Precisamos atentar para os discursos que propagam a igualdade de direitos apenas pela igualdade, perdendo a força que socialmente se tem construído. Não podemos subestimar as forças ideológicas contrárias a toda esta natureza afirmativa, pois a realidade social não é uma tessitura ideal, mas resulta de lógicas que estão estabelecidas nas relações de poder/saber.

As sobreposições de valores etnocêntricos estruturam uma organicidade de pensamento que socialmente subverteu a construção identitária dos grupos de negros, constituindo na própria população de afrodescendentes a imposição de processos que firmaria a negação da participação e do reconhecimento das matrizes africanas no campo político, econômico, cultural e linguístico, fato que aniquilaria a formação sociocultural do povo brasileiro.

Compreende-se que as múltiplas significações sobre a cultura do negro nos foram dimensionadas ao servilismo mais que colonial nos imputando a crença de uma sociedade raciada, mas que manteria sob o estigma das diferenças sociais o cultivo da separação por classe, por cor, por nível escolar, geográfico ou profissional, sempre cortinados ou não por este estigma (MUNANGA, 1994; GOMES, 2005).

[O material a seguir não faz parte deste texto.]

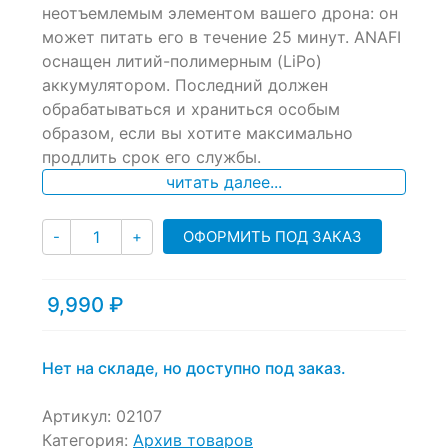
of
неотъемлемым элементом вашего дрона: он
based
может питать его в течение 25 минут. ANAFI
on
оснащен литий-полимерным (LiPo)
customer
ratings
аккумулятором. Последний должен
обрабатываться и храниться особым
образом, если вы хотите максимально
продлить срок его службы.
читать далее...
Количество
ОФОРМИТЬ ПОД ЗАКАЗ
-
+
9,990
₽
Нет на складе, но доступно под заказ.
Артикул:
02107
Категория:
Архив товаров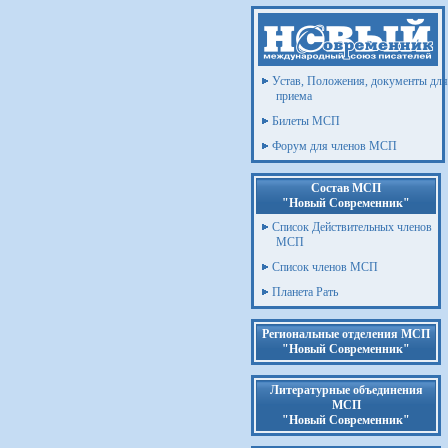
Устав, Положения, документы для
приема
Билеты МСП
Форум для членов МСП
Состав МСП
"Новый Современник"
Список Действительных членов
МСП
Список членов МСП
Планета Рать
Региональные отделения МСП
"Новый Современник"
Литературные объединения
МСП
"Новый Современник"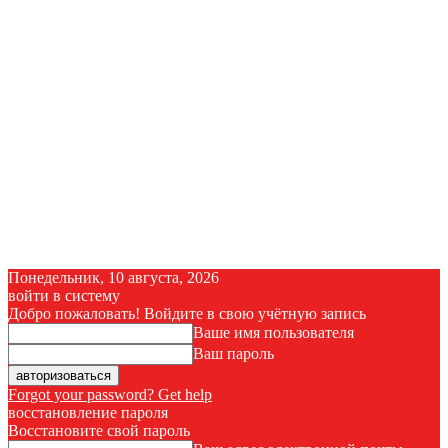
Понедельник, 10 августа, 2026
войти в систему
Добро пожаловать! Войдите в свою учётную запись
Ваше имя пользователя
Ваш пароль
Forgot your password? Get help
восстановление пароля
Восстановите свой пароль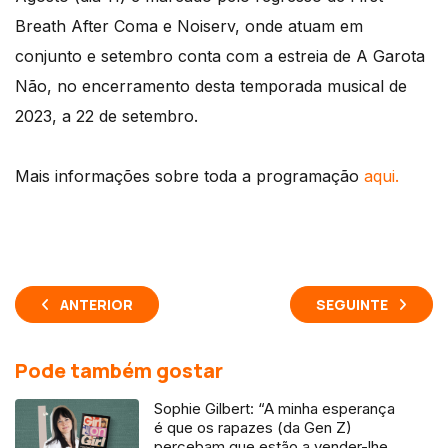
Breath After Coma e Noiserv, onde atuam em
conjunto e setembro conta com a estreia de A Garota
Não, no encerramento desta temporada musical de
2023, a 22 de setembro.
Mais informações sobre toda a programação
aqui.
ANTERIOR
SEGUINTE
Pode também gostar
Sophie Gilbert: “A minha esperança
é que os rapazes (da Gen Z)
percebam que estão a vender-lhes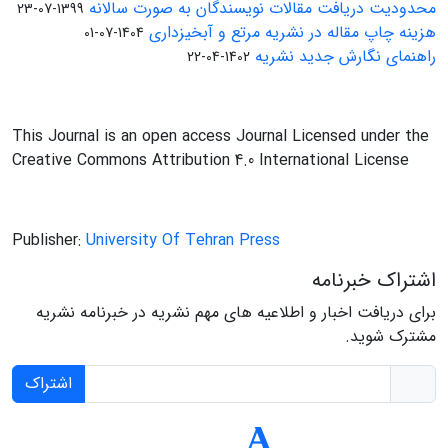
محدودیت دریافت مقالات نویسندگان به صورت سالانه
1399-07-23
هزینه چاپ مقاله در نشریه مرتع و آبخیزداری
1404-07-01
راهنمای نگارش جدید نشریه
1402-04-22
This Journal is an open access Journal Licensed under the
Creative Commons Attribution 4.0 International License
Publisher:
University Of Tehran Press
اشتراک خبرنامه
برای دریافت اخبار و اطلاعیه های مهم نشریه در خبرنامه نشریه
مشترک شوید.
اشتراک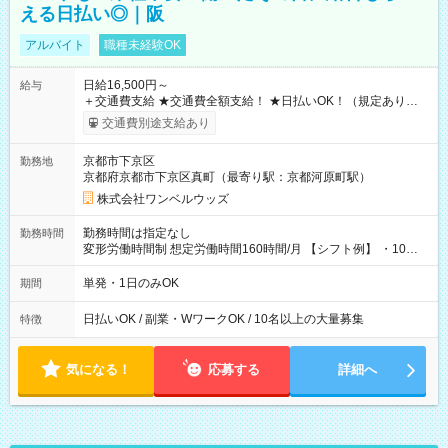
える日払い◎｜阪
アルバイト
職種未経験OK
日給16,500円～
給与
＋交通費支給 ★交通費全額支給！ ★日払いOK！（規定あり） ┗
働いたその日に現金GET♪ お仕事後はコンビニATMから 日払
交通費別途支給あり
い分を引き落とせます！ 【試用期間】試用期間なし
京都市下京区
勤務地
京都府京都市下京区真町（最寄り駅：京都河原町駅）
株式会社ワンベルウッズ
勤務時間は指定なし
勤務時間
変形労働時間制 想定労働時間160時間/月 【シフト例】 ・10：
00～20：00
単発・1日のみOK
期間
日払いOK / 副業・WワークOK / 10名以上の大量募集
特徴
気になる！
応募する
詳細へ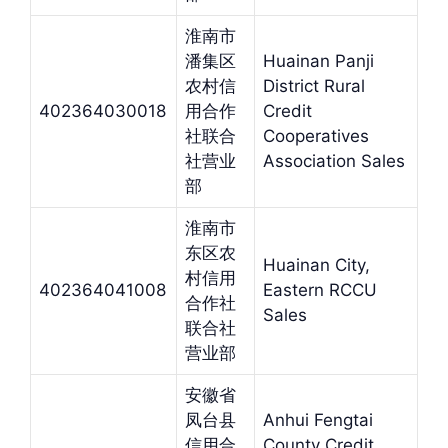
淮南市
潘集区
Huainan Panji
农村信
District Rural
402364030018
用合作
Credit
社联合
Cooperatives
社营业
Association Sales
部
淮南市
东区农
Huainan City,
村信用
402364041008
Eastern RCCU
合作社
Sales
联合社
营业部
安徽省
凤台县
Anhui Fengtai
信用合
County Credit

As mudanças propositivas nas questões étnico-raciais que acompanhamos hoje são conquistas, dentre outras, do Movimento negro que consolidaram um projeto educacional calcado na diversidade. Gomes (2011) ressalta que a organização dos negros em movimentos sociais sempre enfatizou um relativo cuidado com a construção da democracia para os segmentos raciais.

Neste sentido, considera-se imprescindível que se busque formas de resistência e combate à discriminação estabelecida nas relações sociais a fim que, desde cedo, a população negra construa sobre si identidades positivadas e procure ampliar o projeto educacional para as relações raciais.